World Prematurity Day - November 17
Fri Nov 17th

World Prematurity Day

Every year on November 17th, World Prematurity Day raises concerns about premature births for their families.

According to the World Health Organization (WHO), 15 million babies are born preterm. According to this, one in ten babies is born too early. At less than 37 weeks gestation, a baby is considered premature. The number of preterm babies continues to rise. India, China, Nigeria, Pakistan, Pakistan, Indonesia, and the United States are among the countries with the largest preterm births. Premature births are raising questions because these babies have an elevated risk of injury. Some of the most common disorders and health problems include cerebral palsy, developmental delay, asthma, hearing loss, vision impairment, intestinal disorders, and recurrent infections.

Other babies are at risk of death. Due to complications related to a premature birth, one million babies die each year. Premature birth is the leading cause of child death among children under the age of 5. Half of these babies die as a result of a lack of cost-effective care and a lack of primary care for infections and respiratory difficulties in low-income countries. Most babies born in high-income countries, who were born or after 32 weeks, almost always survive.

Helping babies live

Premature babies are tiny, and their organs are often underdeveloped. Baby Saybie is the world's tiniest premature baby to live. She was born at 23 weeks and weighed just 8.6 ounces. Doctors told her parents that she only had hours to live. She was released from the neonatal intensive care unit (NICU) in San Diego, California, five months later.

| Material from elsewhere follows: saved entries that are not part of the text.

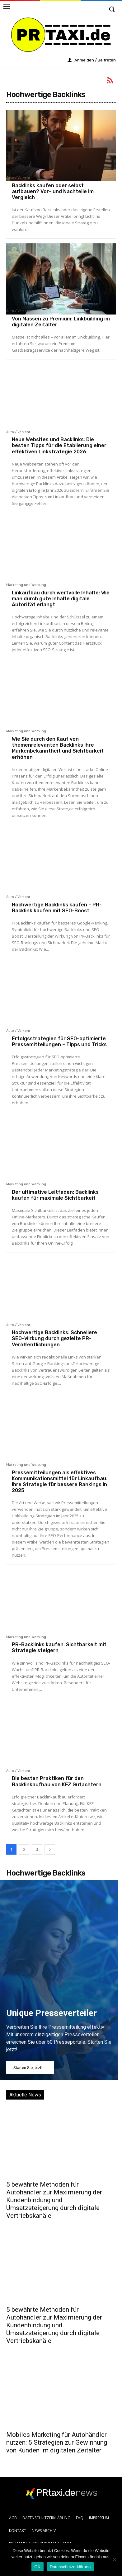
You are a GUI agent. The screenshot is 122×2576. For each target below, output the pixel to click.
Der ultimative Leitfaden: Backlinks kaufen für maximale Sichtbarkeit (55, 1195)
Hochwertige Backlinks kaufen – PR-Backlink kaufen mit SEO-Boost (57, 908)
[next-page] (50, 1849)
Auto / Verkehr (18, 178)
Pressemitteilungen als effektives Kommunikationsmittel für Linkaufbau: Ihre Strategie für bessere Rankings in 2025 (59, 1482)
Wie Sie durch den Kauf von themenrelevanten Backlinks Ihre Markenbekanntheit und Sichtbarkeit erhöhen (58, 748)
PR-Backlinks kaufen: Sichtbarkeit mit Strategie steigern (59, 1647)
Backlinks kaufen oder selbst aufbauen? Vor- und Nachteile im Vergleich (53, 191)
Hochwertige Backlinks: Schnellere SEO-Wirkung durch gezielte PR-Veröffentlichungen (54, 1338)
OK (37, 2566)
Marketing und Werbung (26, 585)
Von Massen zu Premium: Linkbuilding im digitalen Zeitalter (61, 322)
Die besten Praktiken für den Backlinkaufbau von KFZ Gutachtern (56, 1781)
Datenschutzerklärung (70, 2566)
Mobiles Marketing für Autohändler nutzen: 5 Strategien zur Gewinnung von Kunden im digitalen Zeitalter (56, 2442)
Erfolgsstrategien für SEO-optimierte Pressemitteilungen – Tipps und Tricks (59, 1041)
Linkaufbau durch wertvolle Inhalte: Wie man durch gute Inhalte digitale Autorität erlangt (61, 598)
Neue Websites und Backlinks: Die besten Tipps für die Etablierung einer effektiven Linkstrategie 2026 (59, 445)
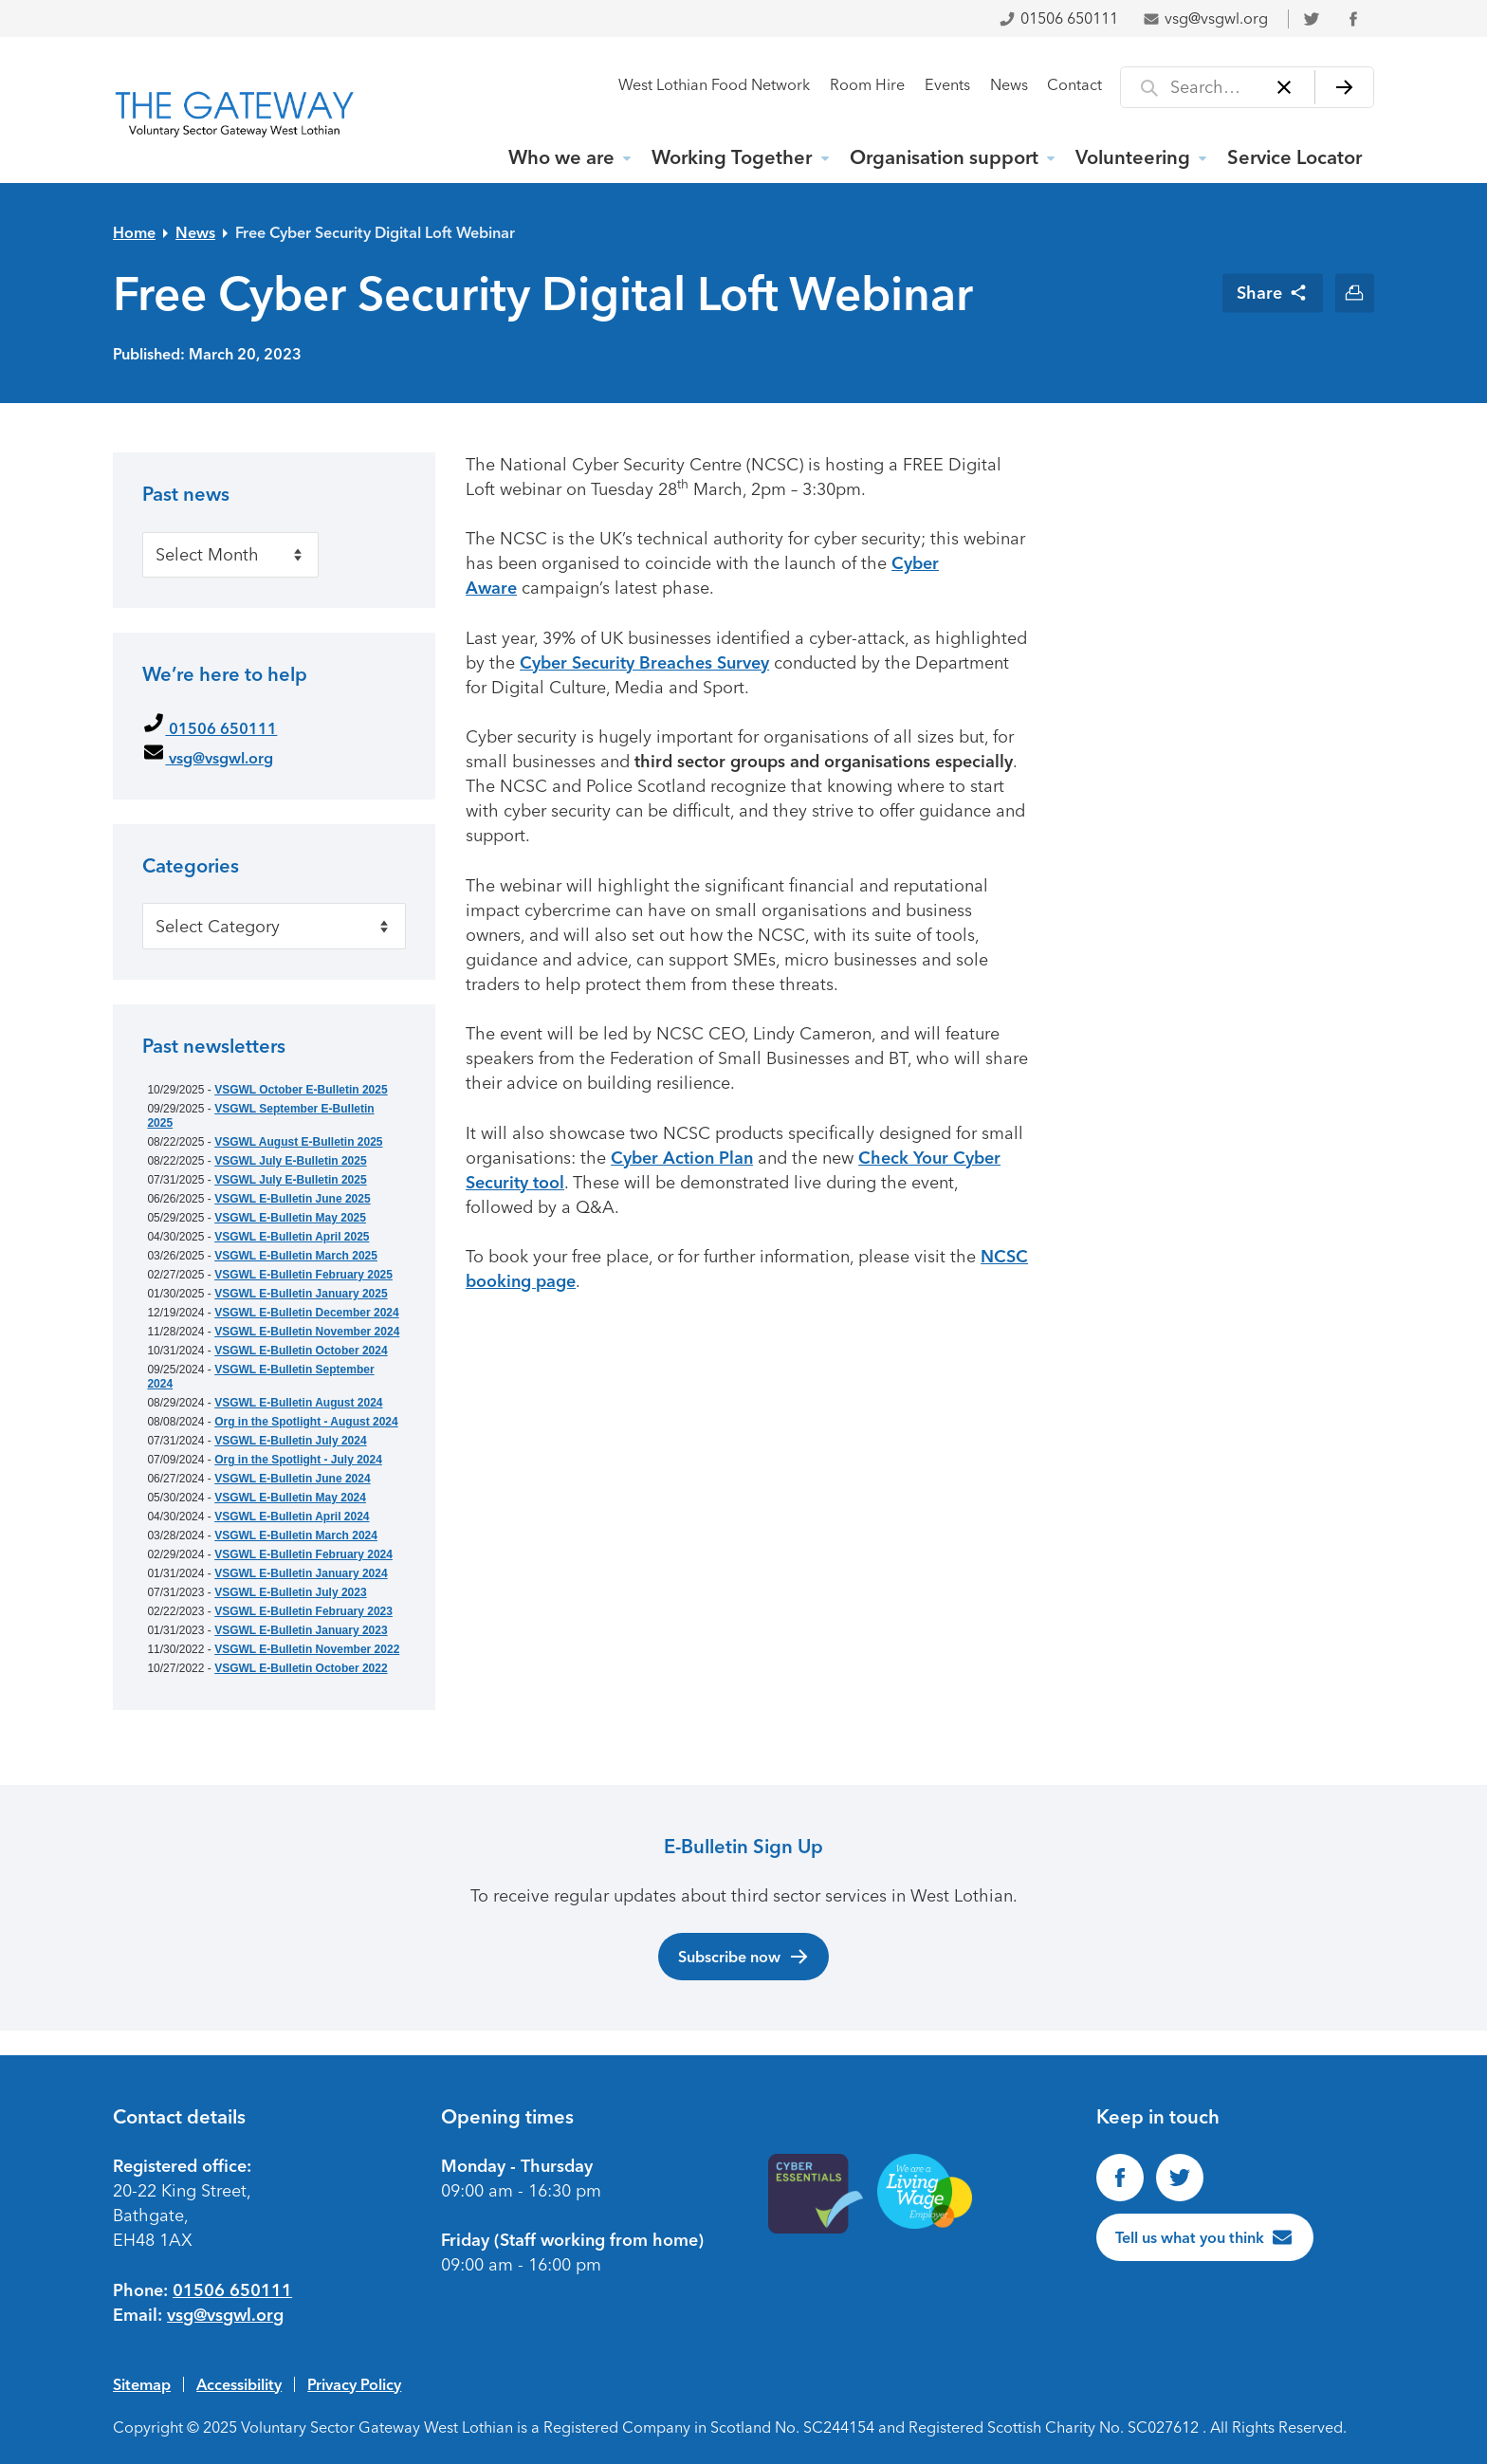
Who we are (561, 157)
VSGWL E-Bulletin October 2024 (300, 1350)
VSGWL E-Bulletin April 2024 (291, 1516)
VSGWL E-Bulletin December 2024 (306, 1312)
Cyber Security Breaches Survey (644, 663)
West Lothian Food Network (714, 85)
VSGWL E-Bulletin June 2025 (292, 1198)
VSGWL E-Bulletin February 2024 (303, 1554)
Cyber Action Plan (682, 1158)
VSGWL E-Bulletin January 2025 (301, 1293)
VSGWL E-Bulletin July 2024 (290, 1440)
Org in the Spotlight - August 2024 (306, 1421)
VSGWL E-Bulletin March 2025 (295, 1255)
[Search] (1344, 87)
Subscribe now (744, 1956)
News (1009, 85)
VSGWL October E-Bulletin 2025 (300, 1089)
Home (134, 232)
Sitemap (142, 2384)
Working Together (732, 157)
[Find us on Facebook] (1120, 2177)
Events (947, 85)
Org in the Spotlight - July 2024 (298, 1459)
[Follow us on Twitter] (1179, 2177)
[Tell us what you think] (1205, 2237)
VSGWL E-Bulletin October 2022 (300, 1668)
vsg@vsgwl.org (1205, 18)
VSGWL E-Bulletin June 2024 (292, 1478)
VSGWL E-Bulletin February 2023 (303, 1611)
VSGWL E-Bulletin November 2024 (306, 1331)
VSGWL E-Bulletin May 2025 (290, 1217)
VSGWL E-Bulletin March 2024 (295, 1535)
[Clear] (1284, 87)
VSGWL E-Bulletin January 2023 (301, 1630)
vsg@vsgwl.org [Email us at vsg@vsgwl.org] (225, 2315)
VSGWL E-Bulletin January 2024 (301, 1573)
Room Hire (867, 85)
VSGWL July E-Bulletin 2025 (290, 1161)
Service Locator (1294, 157)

Preemies who receive intensive health care in a neonatal intensive care unit (NICU) have a dramatic increase in the likelihood of surviving. In addition, antibiotics and steroids to fight infections are also needed. In addition, the mother's skin to skin contact with her baby for several minutes a day provides many benefits to the tiny baby.

#worldprematurityday is a worldwide phenomenon that has influenced #worldprematurityday

Every year, an increasing number of countries observe this holiday. Public art installations, public health screenings, legislative hearings, marches, and conferences are among the events that include public art installations, public health consultations, legislative hearings, marches, and conferences.

To participate:

  • (NICU) Reach out to a mother with a premature baby in the United States
  • To help raise funds, Go purple to help raise awareness. Wear purple, light up your office purple, or light a purple candle
  • Volunteer at your local Ronald McDonald House, where many parents of premature babies stay when their preemies are in the NICU
  • Knit preemie hats for babies who are in the NICU
  • Take the Kangaroo Mother Care Challenge
  • Learn about famous preemies such as Stevie Wonder, Sir Winston Churchill, Mark Twain, and Johannes Kepler

If you had a premature baby, please share your experience on social media. Use #WorldPrematurityDay when doing so.

In history has a long tradition of world prematurity day

In 2008, European parent companies established the first international awareness day for preterm birth. On November 17th, 2011, the organizations commemorated the first official World Prematurity Day.